Isopropyl acetate (commonly abbreviated IPAc or iPrOAc) is an ester, an organic compound which is the product of esterification of acetic acid and isopropanol. It is a clear, colorless liquid with a characteristic fruity odour.

Isopropyl acetate is a solvent with a wide variety of manufacturing uses that is miscible with most other organic solvents and is slightly soluble in water (2.9 wt% at 20 °C), though less so than ethyl acetate. Inversely, water is also slightly soluble in isopropyl acetate (1.8 wt% at 20 °C). Isopropyl acetate forms an azeotrope with water, allowing for anhydrous solutions to be easily achieved through evaporation with an azeotrope composition of 88.9 wt% isopropyl acetate.
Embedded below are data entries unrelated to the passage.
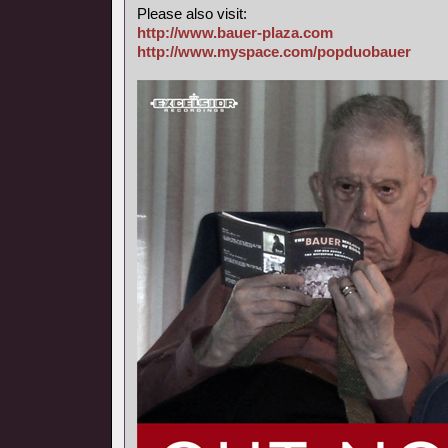
Please also visit:
http://www.bauer-plaza.com
http://www.myspace.com/popduobauer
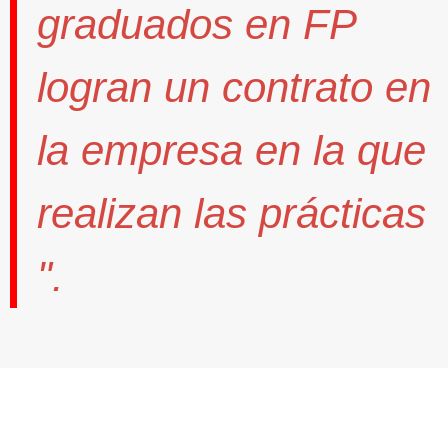
graduados en FP
logran un contrato
en
la empresa en la que
realizan las prácticas
".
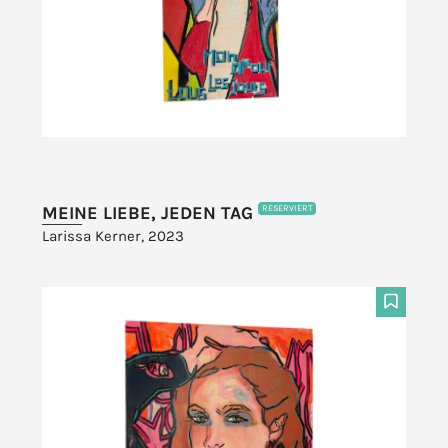
MEINE LIEBE, JEDEN TAG
RESERVIERT
Larissa Kerner, 2023
F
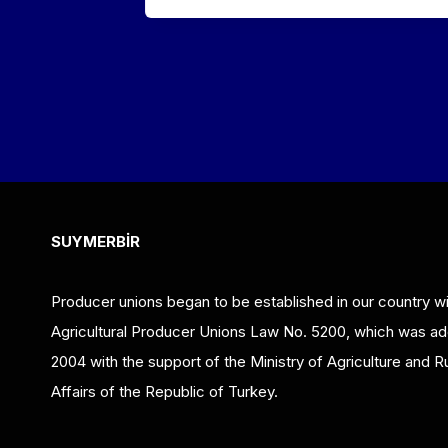
SUYMERBİR
Producer unions began to be established in our country wi
Agricultural Producer Unions Law No. 5200, which was ad
2004 with the support of the Ministry of Agriculture and Ru
Affairs of the Republic of Turkey.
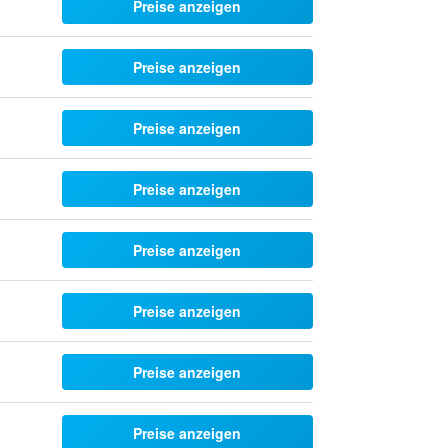
Preise anzeigen
Preise anzeigen
Preise anzeigen
Preise anzeigen
Preise anzeigen
Preise anzeigen
Preise anzeigen
Preise anzeigen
It is used as a solvent for cellulose, plastics, oil and fats. It is a component of some printing inks and perfumes.

Isopropyl acetate decomposes slowly on contact with steel in the presence of air, producing acetic acid and isopropanol. It reacts violently with oxidizing materials and it attacks many plastics.

Isopropyl acetate is quite flammable in both its liquid and vapor forms, and it may be harmful if swallowed or inhaled.

The Occupational Safety and Health Administration has set a permissible exposure limit (PEL) of 250 ppm (950 mg/m^{3}) over an eight-hour time-weighted average for workers handling isopropyl acetate.